As we increasingly read on screens, our reading habits have adapted to skim text rather than really absorb the meaning. A 2006 study found that people read on screens in an “F” pattern, reading the entire top line but then only scanning through the text along the left side of the page. This sort of nonlinear reading reduces comprehension and actually makes it more difficult to focus the next time you sit down with a longer piece of text.
It’s no secret that reading is good for you. Just six minutes of reading is enough to reduce stress by 68%, and numerous studies have shown that reading keeps your brain functioning effectively as you age. One study even found that elderly individuals who read regularly are 2.5 times less likely to develop Alzheimer’s than their peers. But not all forms of reading are created equal.
The debate between paper books and e-readers has been vicious since the first Kindle came out in 2007. Most arguments have been about the sentimental versus the practical, between people who prefer how paper pages feel in their hands and people who argue for the practicality of e-readers. But now science has weighed in, and the studies are on the side of paper books.
Reading in print helps with comprehension.
A 2014 study found that readers of a short mystery story on a Kindle were significantly worse at remembering the order of events than those who read the same story in paperback. Lead researcher Anne Mangen of Norway’s Stavanger University concluded that “the haptic and tactile feedback of a Kindle does not provide the same support for mental reconstruction of a story as a print pocket book does.”
Our brains were not designed for reading, but have adapted and created new circuits to understand letters and texts. The brain reads by constructing a mental representation of the text based on the placement of the page in the book and the word on the page.
The tactile experience of a book aids this process, from the thickness of the pages in your hands as you progress through the story to the placement of a word on the page. Mangen hypothesizes that the difference for Kindle readers “might have something to do with the fact that the fixity of a text on paper, and this very gradual unfolding of paper as you progress through a story is some kind of sensory offload, supporting the visual sense of progress when you’re reading.”

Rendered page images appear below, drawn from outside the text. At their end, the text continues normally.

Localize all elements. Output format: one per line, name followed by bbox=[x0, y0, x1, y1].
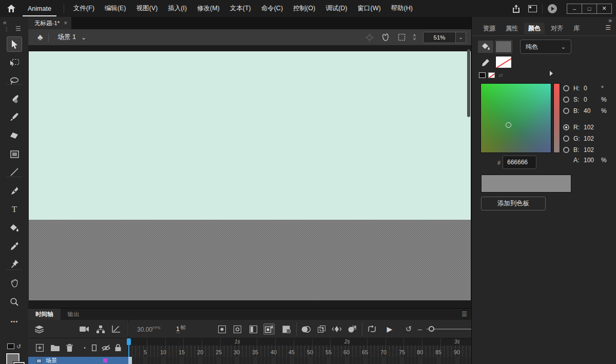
color-slider[interactable] bbox=[553, 83, 560, 153]
stage-vertical-scrollbar[interactable] bbox=[467, 49, 470, 117]
minimize-button[interactable]: – bbox=[567, 4, 582, 14]
clip-content-icon[interactable] bbox=[397, 33, 406, 42]
stroke-color-chip[interactable] bbox=[13, 362, 25, 364]
paint-bucket-tool[interactable] bbox=[7, 220, 22, 236]
create-tween-icon[interactable] bbox=[331, 323, 342, 335]
camera-icon[interactable] bbox=[79, 323, 90, 335]
loop-icon[interactable] bbox=[366, 323, 377, 335]
menu-edit[interactable]: 编辑(E) bbox=[100, 0, 131, 17]
r-radio-selected[interactable] bbox=[563, 124, 569, 130]
add-to-swatches-button[interactable]: 添加到色板 bbox=[481, 197, 546, 210]
timeline-menu-icon[interactable]: ☰ bbox=[461, 311, 467, 318]
playhead-handle[interactable] bbox=[127, 338, 131, 345]
insert-blank-keyframe-icon[interactable] bbox=[232, 323, 243, 335]
swap-colors-icon[interactable]: ↺ bbox=[16, 343, 21, 350]
highlight-column-icon[interactable]: • bbox=[80, 342, 90, 353]
new-folder-icon[interactable] bbox=[50, 342, 60, 353]
b-radio[interactable] bbox=[563, 108, 569, 114]
outline-column-icon[interactable] bbox=[89, 342, 99, 353]
menu-text[interactable]: 文本(T) bbox=[225, 0, 256, 17]
menu-modify[interactable]: 修改(M) bbox=[192, 0, 225, 17]
menu-debug[interactable]: 调试(D) bbox=[320, 0, 352, 17]
stage-canvas[interactable] bbox=[29, 51, 471, 220]
workspace-icon[interactable] bbox=[526, 3, 539, 14]
timeline-zoom-track[interactable] bbox=[427, 329, 478, 330]
g-radio[interactable] bbox=[563, 136, 569, 142]
layer-outline-color-swatch[interactable] bbox=[103, 358, 107, 362]
zoom-chevron-down-icon[interactable]: ⌄ bbox=[455, 32, 466, 43]
panel-menu-icon[interactable]: ☰ bbox=[605, 24, 611, 31]
lasso-tool[interactable] bbox=[7, 73, 22, 88]
timeline-ruler[interactable]: 1s 2s 3s 5 10 15 20 25 30 35 40 45 50 55… bbox=[128, 338, 471, 357]
auto-keyframe-icon[interactable] bbox=[263, 323, 275, 335]
fluid-brush-tool[interactable] bbox=[7, 91, 22, 107]
tab-close-icon[interactable]: × bbox=[64, 20, 67, 27]
tab-properties[interactable]: 属性 bbox=[502, 23, 522, 34]
layer-row[interactable]: 场景 bbox=[28, 357, 128, 364]
insert-keyframe-icon[interactable] bbox=[216, 323, 227, 335]
color-picker-marker[interactable] bbox=[506, 122, 511, 128]
stroke-pencil-icon[interactable] bbox=[478, 56, 493, 68]
center-stage-icon[interactable] bbox=[365, 33, 374, 42]
line-tool[interactable] bbox=[7, 164, 22, 180]
eyedropper-tool[interactable] bbox=[7, 238, 22, 254]
timeline-zoom-knob[interactable] bbox=[429, 326, 434, 332]
reset-timeline-zoom-icon[interactable]: ↺ bbox=[403, 323, 414, 335]
menu-help[interactable]: 帮助(H) bbox=[386, 0, 418, 17]
maximize-button[interactable]: □ bbox=[582, 4, 597, 14]
h-value[interactable]: 0 bbox=[584, 85, 601, 92]
eraser-tool[interactable] bbox=[7, 128, 22, 143]
remove-frame-icon[interactable] bbox=[281, 323, 292, 335]
zoom-tool[interactable] bbox=[7, 294, 22, 310]
new-layer-icon[interactable] bbox=[34, 342, 45, 353]
hide-all-eye-icon[interactable] bbox=[101, 342, 111, 353]
onion-skin-icon[interactable] bbox=[300, 323, 312, 335]
menu-control[interactable]: 控制(O) bbox=[288, 0, 320, 17]
lock-all-icon[interactable] bbox=[113, 342, 123, 353]
scene-chevron-down-icon[interactable]: ⌄ bbox=[81, 34, 86, 41]
menu-view[interactable]: 视图(V) bbox=[131, 0, 163, 17]
color-type-dropdown[interactable]: 纯色 ⌄ bbox=[520, 40, 571, 54]
h-radio[interactable] bbox=[563, 85, 569, 91]
zoom-control[interactable]: 51% ⌄ bbox=[423, 32, 466, 43]
subselection-transform-tool[interactable] bbox=[7, 55, 22, 70]
tab-timeline[interactable]: 时间轴 bbox=[28, 309, 61, 320]
play-icon[interactable]: ▶ bbox=[384, 323, 395, 335]
close-button[interactable]: ✕ bbox=[596, 4, 612, 14]
g-value[interactable]: 102 bbox=[584, 135, 601, 142]
s-radio[interactable] bbox=[563, 97, 569, 103]
text-tool[interactable]: T bbox=[7, 202, 22, 217]
b2-radio[interactable] bbox=[563, 147, 569, 153]
no-color-icon[interactable] bbox=[488, 72, 495, 78]
more-tools-icon[interactable]: ••• bbox=[7, 314, 22, 329]
zoom-stepper[interactable]: ˄ ˅ bbox=[413, 34, 416, 41]
fill-bucket-icon[interactable] bbox=[478, 41, 493, 53]
zoom-value[interactable]: 51% bbox=[424, 32, 455, 43]
layers-view-icon[interactable] bbox=[33, 323, 45, 335]
frames-row[interactable] bbox=[128, 357, 471, 364]
rectangle-tool[interactable] bbox=[7, 146, 22, 162]
a-value[interactable]: 100 bbox=[584, 157, 601, 164]
delete-layer-icon[interactable] bbox=[64, 342, 74, 353]
hex-input[interactable] bbox=[503, 156, 536, 169]
b-value[interactable]: 40 bbox=[584, 107, 601, 114]
stroke-color-swatch[interactable] bbox=[495, 56, 512, 68]
share-icon[interactable] bbox=[509, 3, 523, 14]
default-colors-icon[interactable] bbox=[479, 72, 486, 78]
rotate-hand-icon[interactable] bbox=[381, 33, 390, 42]
graph-editor-icon[interactable] bbox=[110, 323, 122, 335]
color-slider-marker[interactable] bbox=[550, 71, 553, 76]
edit-multiple-frames-icon[interactable] bbox=[316, 323, 327, 335]
home-icon[interactable] bbox=[0, 5, 23, 12]
tab-output[interactable]: 输出 bbox=[61, 309, 87, 320]
stepper-down-icon[interactable]: ˅ bbox=[413, 37, 416, 41]
menu-commands[interactable]: 命令(C) bbox=[256, 0, 288, 17]
tab-assets[interactable]: 资源 bbox=[479, 23, 499, 34]
app-tab-animate[interactable]: Animate bbox=[23, 1, 56, 16]
current-frame[interactable]: 1 bbox=[176, 325, 180, 333]
classic-brush-tool[interactable] bbox=[7, 109, 22, 125]
b2-value[interactable]: 102 bbox=[584, 146, 601, 154]
frame-rate[interactable]: 30.00FPS bbox=[137, 325, 161, 333]
fill-color-swatch[interactable] bbox=[495, 41, 512, 53]
tab-library[interactable]: 库 bbox=[569, 23, 584, 34]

While e-readers try to recreate the sensation of turning pages and pagination, the screen is limited to one ephemeral virtual page. Surveys about the use of e-readers suggest that this affects a reader’s serendipity and sense of control. The inability to flip back to previous pages or control the text physically, either through making written notes or bending pages, limits one’s sensory experience and thus reduces long-term memory of the text.